The day-to-day craft of ICL is closer to interface design than to research. A handful of heuristics have stabilised across the practitioner literature. Make the demonstrations look like the deployment distribution: if production inputs are emails, demonstrate on emails; if they are clinical notes, demonstrate on clinical notes. Keep formatting consistent across demonstrations and the final query, separators, casing, line breaks, label vocabulary. Choose diverse demonstrations rather than redundant ones; coverage of the input space matters more than the count, and a handful of well-chosen edge cases often beats twenty near-duplicates. Mind the order: place the most representative example near the end if the model exhibits recency bias, or randomise across calls if a single ordering biases predictions. For multi-step problems, include CoT in the demonstrations; for classification, omit it because explicit reasoning can make the model second-guess straightforward labels. Test with several prompt variants before fixing one in production, because the gap between a mediocre and an excellent prompt on the same task is routinely ten or more accuracy points, and this gap rarely closes through model upgrades alone.

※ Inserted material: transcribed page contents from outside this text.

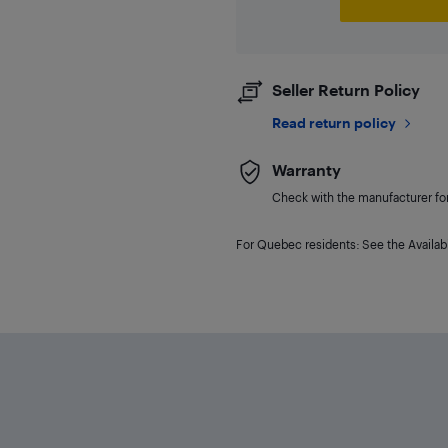
Seller Return Policy
Read return policy
Warranty
Check with the manufacturer for 
For Quebec residents: See the Availabi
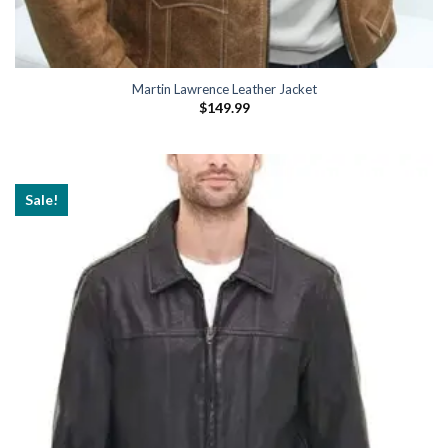
Martin Lawrence Leather Jacket
$
149.99
Sale!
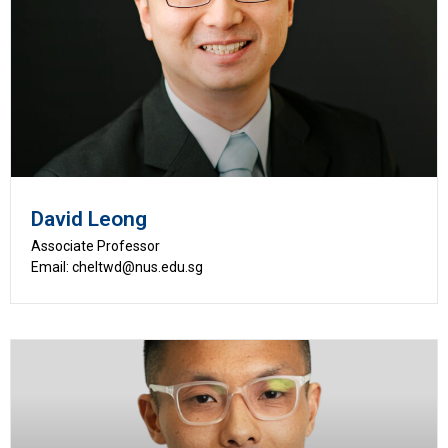
David Leong
Associate Professor
Email: cheltwd@nus.edu.sg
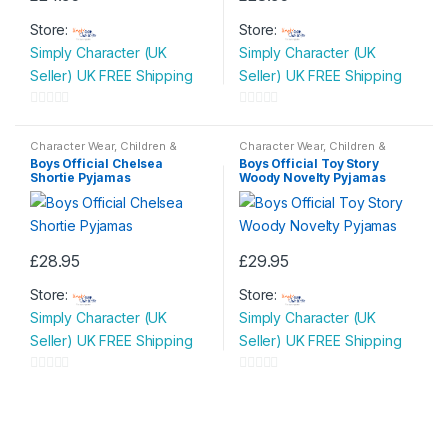
This
This
Store:
Store:
product
product
Simply Character (UK
Simply Character (UK
has
has
Seller) UK FREE Shipping
Seller) UK FREE Shipping
multiple
multiple
variants.
variants.
0
0
The
The
o
o
Character Wear
,
Children &
Character Wear
,
Children &
options
options
Baby
,
Nightwear
Baby
,
Nightwear
u
u
Boys Official Chelsea
Boys Official Toy Story
may
may
Shortie Pyjamas
Woody Novelty Pyjamas
t
t
be
be
o
o
chosen
chosen
f
f
on
on
5
5
£
28.95
£
29.95
the
the
This
This
product
product
Store:
Store:
product
product
page
page
Simply Character (UK
Simply Character (UK
has
has
Seller) UK FREE Shipping
Seller) UK FREE Shipping
multiple
multiple
variants.
variants.
0
0
The
The
o
o
options
options
u
u
may
may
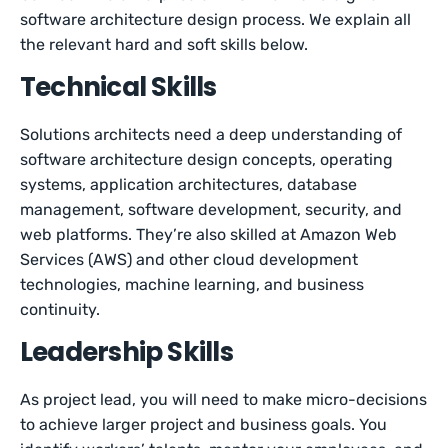
software architecture design process. We explain all
the relevant hard and soft skills below.
Technical Skills
Solutions architects need a deep understanding of
software architecture design concepts, operating
systems, application architectures, database
management, software development, security, and
web platforms. They’re also skilled at Amazon Web
Services (AWS) and other cloud development
technologies, machine learning, and business
continuity.
Leadership Skills
As project lead, you will need to make micro-decisions
to achieve larger project and business goals. You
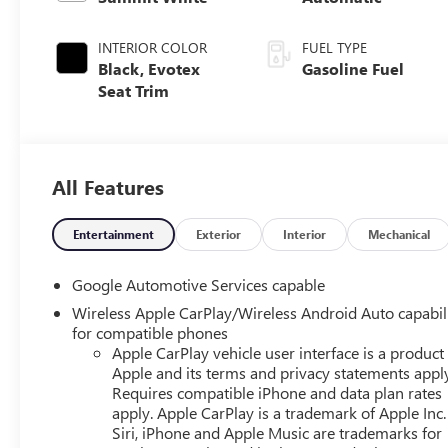
INTERIOR COLOR
FUEL TYPE
Black, Evotex
Gasoline Fuel
Seat Trim
All Features
Entertainment
Exterior
Interior
Mechanical
Google Automotive Services capable
Wireless Apple CarPlay/Wireless Android Auto capabil
for compatible phones
Apple CarPlay vehicle user interface is a product
Apple and its terms and privacy statements appl
Requires compatible iPhone and data plan rates
apply. Apple CarPlay is a trademark of Apple Inc.
Siri, iPhone and Apple Music are trademarks for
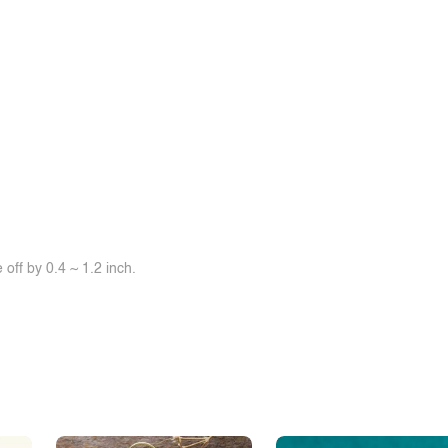
off by 0.4 ~ 1.2 inch.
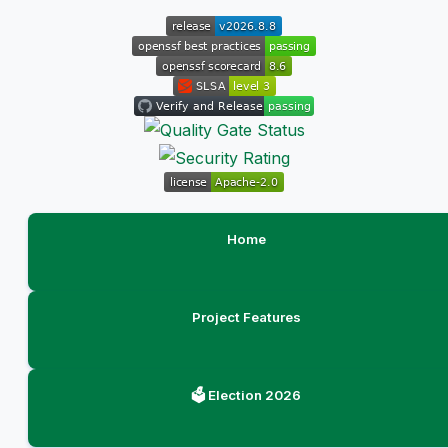
Home
Project Features
🗳️ Election 2026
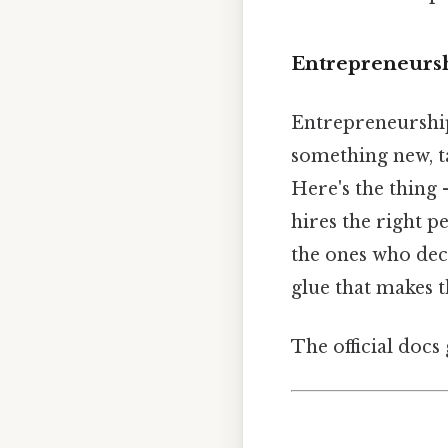
Entrepreneurshi
Entrepreneurship 
something new, ta
Here's the thing 
hires the right p
the ones who de
glue that makes t
The official docs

A final practical note: ICL composes naturally with retrieval. Rather than hand-curating demonstrations once and reusing them, deployed systems often retrieve the $k$ most similar examples from a labelled corpus given the current query, splice them into the prompt, and run the model. This dynamic ICL, sometimes called retrieval-augmented in-context learning, gets the best of both worlds: the demonstrations always look like the current input, the corpus can be updated without retraining, and the model still adapts on the fly. The cost is a retrieval index and the engineering to keep it fresh; the benefit is that the same base model can serve hundreds of specialised tasks from a single deployment.

What you should take away

  1. ICL is adaptation without weight updates: the model behaves differently because the prompt is different, while the parameters stay frozen.
  2. Three explanations work together, Bayesian conditioning over latent tasks, induction-head pattern copying, and implicit gradient-style updates inside the attention stack.
  3. ICL is brittle to format, order, and label distribution; instruction tuning softens this but does not remove it.
  4. Long-tail tasks, very long demonstration sets, and anything outside the pre-training prior remain out of reach for ICL alone, and need retrieval, tools, or fine-tuning instead.
  5. Chain-of-thought turns ICL from a one-shot guess into a multi-step computation, and is the prompt-time precursor to the reasoning models trained in §15.7.